Finally, Assembly Majority Leader Crystal Peoples-Stokes likes to trumpet revived commercial districts (i.e., Jefferson Avenue, Filmore Avenue) as a result of this tunnel/cap project. The extent of that revival has to be questioned due to the fact that the continued presence of the highway through the tunnel will allow the same cars to bypass the same commercial districts that the expressway was blamed for helping to vacate in the first place; as a ROCC Fact Sheet puts it: "Thriving commercial corridors (Jefferson and Filmore Avenues) and respective businesses succumbed as their regular traffic and customers were rerouted onto the Route 33 Kensington Expressway, completely bypassing them." That situation will not be changed.
It is possible to save the future, by rescuing the past.
Aside from these logistical contentions, this billion+ dollar structure will end forever any possibility for the rightful return of a stolen historic treasure. Olmsted's Humboldt Parkway was a resplendent three mile corridor that once provided for a glorious uninterrupted walk among magnificent shade trees; trees which presented themselves in a constantly changing drama of seasonal display.
That elegant walk not only provided for an uplifting physical connection between Delaware Park and MLK Park but served as an important symbol of unification between the West Side and East Side of a great city.
Frederick Law Olmsted is among the greatest, if not the greatest, of American landscape architects. What particularly distinguished his Buffalo opus among the many achievements of his prolific career were not the individual parks he designed but the connection of those parks into a continuous park system.
To accomplish this, Olmsted applied the first widespread use of his new concept of the "parkway." These essentially functioned as linear parks which allowed all citizens to enjoy a continuous park experience both on their journey to the parks and while traveling from one park to another.
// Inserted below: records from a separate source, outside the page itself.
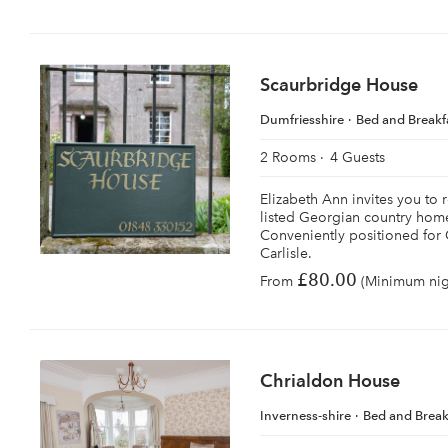
Scaurbridge House
Dumfriesshire
Bed and Breakf
2 Rooms
4 Guests
Elizabeth Ann invites you to r
listed Georgian country home
Conveniently positioned for
Carlisle.
£80.00
From
(Minimum nigh
Chrialdon House
Inverness-shire
Bed and Break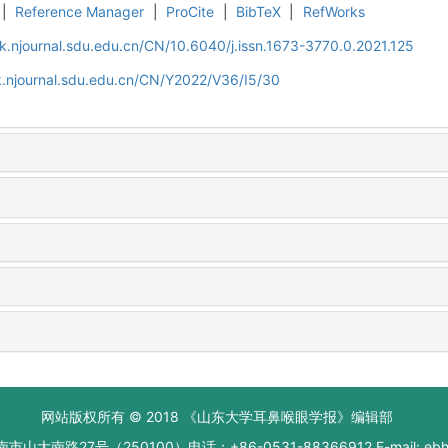
|
Reference Manager
|
ProCite
|
BibTeX
|
RefWorks
k.njournal.sdu.edu.cn/CN/10.6040/j.issn.1673-3770.0.2021.125
k.njournal.sdu.edu.cn/CN/Y2022/V36/I5/30
网站版权所有 © 2018 《山东大学耳鼻喉眼学报》编辑部
大南路27号（250100）电话：+86-0531-88366912 E-mail: ebhxb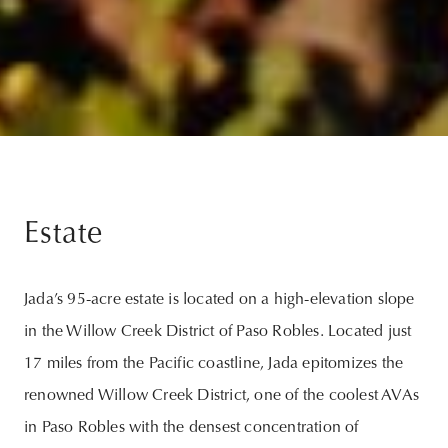
Estate
Jada’s 95-acre estate is located on a high-elevation slope
in the Willow Creek District of Paso Robles. Located just
17 miles from the Pacific coastline, Jada epitomizes the
renowned Willow Creek District, one of the coolest AVAs
in Paso Robles with the densest concentration of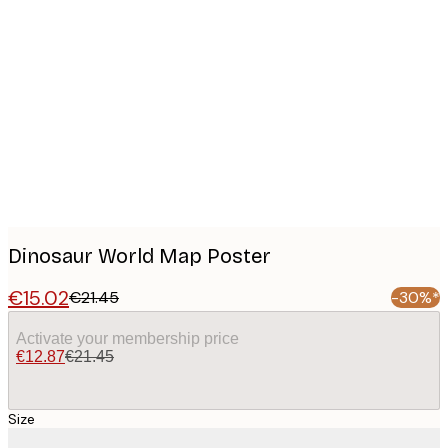
Product
images
Dinosaur World Map Poster
€15.02
€21.45
-30%*
Activate your membership price
€12.87
€21.45
Size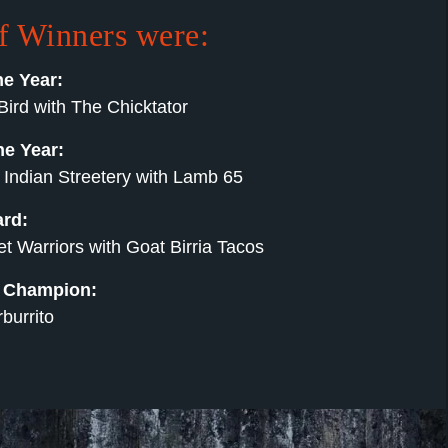
of Winners were:
he Year:
Bird with The Chicktator
he Year:
 Indian Streetery with Lamb 65
ard:
 Warriors with Goat Birria Tacos
s Champion:
burrito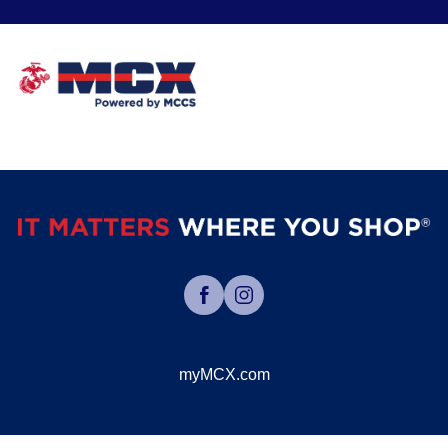
myMCX.com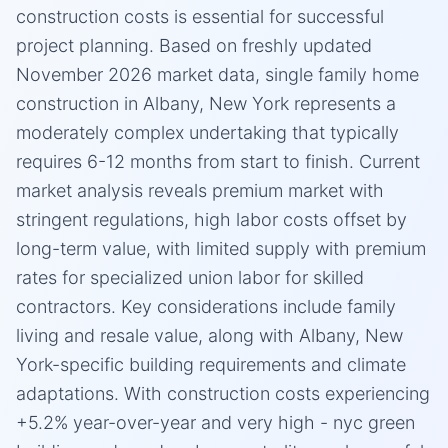
construction costs is essential for successful
project planning. Based on freshly updated
November 2026 market data, single family home
construction in Albany, New York represents a
moderately complex undertaking that typically
requires 6-12 months from start to finish. Current
market analysis reveals premium market with
stringent regulations, high labor costs offset by
long-term value, with limited supply with premium
rates for specialized union labor for skilled
contractors. Key considerations include family
living and resale value, along with Albany, New
York-specific building requirements and climate
adaptations. With construction costs experiencing
+5.2% year-over-year and very high - nyc green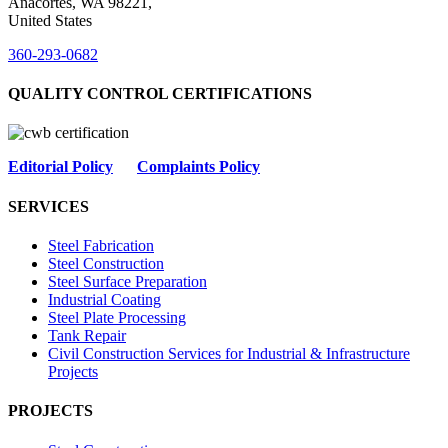
Anacortes, WA 98221,
United States
360-293-0682
QUALITY CONTROL CERTIFICATIONS
Editorial Policy
Complaints Policy
SERVICES
Steel Fabrication
Steel Construction
Steel Surface Preparation
Industrial Coating
Steel Plate Processing
Tank Repair
Civil Construction Services for Industrial & Infrastructure
Projects
PROJECTS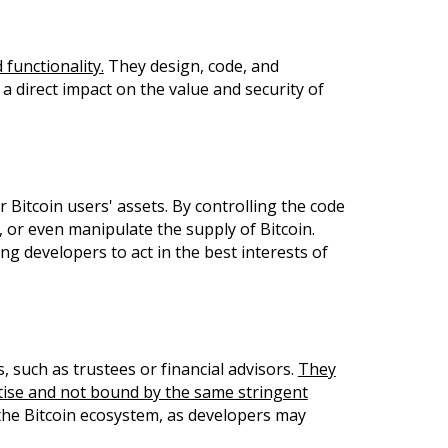
 functionality.
They design, code, and
a direct impact on the value and security of
Bitcoin users' assets. By controlling the code
, or even manipulate the supply of Bitcoin.
g developers to act in the best interests of
 such as trustees or financial advisors.
They
tise and not bound by the same stringent
 the Bitcoin ecosystem, as developers may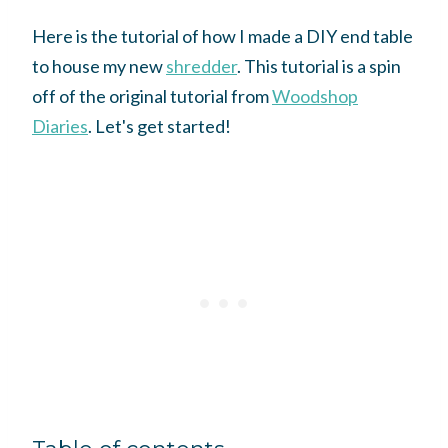
Here is the tutorial of how I made a DIY end table
to house my new
shredder
. This tutorial is a spin
off of the original tutorial from
Woodshop
Diaries
. Let's get started!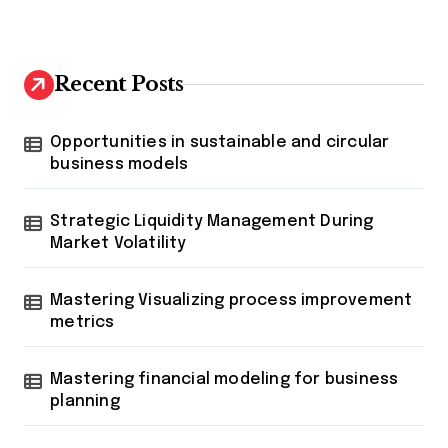
Recent Posts
Opportunities in sustainable and circular
business models
Strategic Liquidity Management During
Market Volatility
Mastering Visualizing process improvement
metrics
Mastering financial modeling for business
planning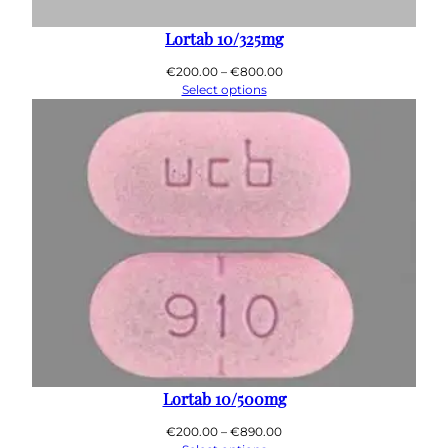
0
0
Lortab 10/325mg
Price
€
200.00
–
€
800.00
range:
Select options
€200.00
through
€800.00
Lortab 10/500mg
Price
€
200.00
–
€
890.00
While the West Side's Chapin, Bidwell and Lincoln Parkways have been meticulously preserved, the greatest of his parkways, Humboldt Parkway, was horrifically ripped out to make way for the Kensington Expressway.
The reckless desecration of Humboldt Parkway for the construction of the present day "car sewer" is to our collective shame. It is the shared responsibility of our ongoing stewardship to see that what we allowed to be so profanely destroyed is authentically restored to Olmsted's original grand design. ROCC's "afterthought substitution" of a 4500 foot lawn with some plantings and "dinkified" trees interrupted regularly by large ventilation towers is far from that. It is, in fact, a banal accommodation to the continued presence of the expressway and an insult to the Olmstedian grandeur it feigns to "resemble." The West Side would never tolerate such a denigratory replacement for the sublime shade tree corridors of Chapin, Bidwell and Lincoln Parkways. The East side deserves nothing less.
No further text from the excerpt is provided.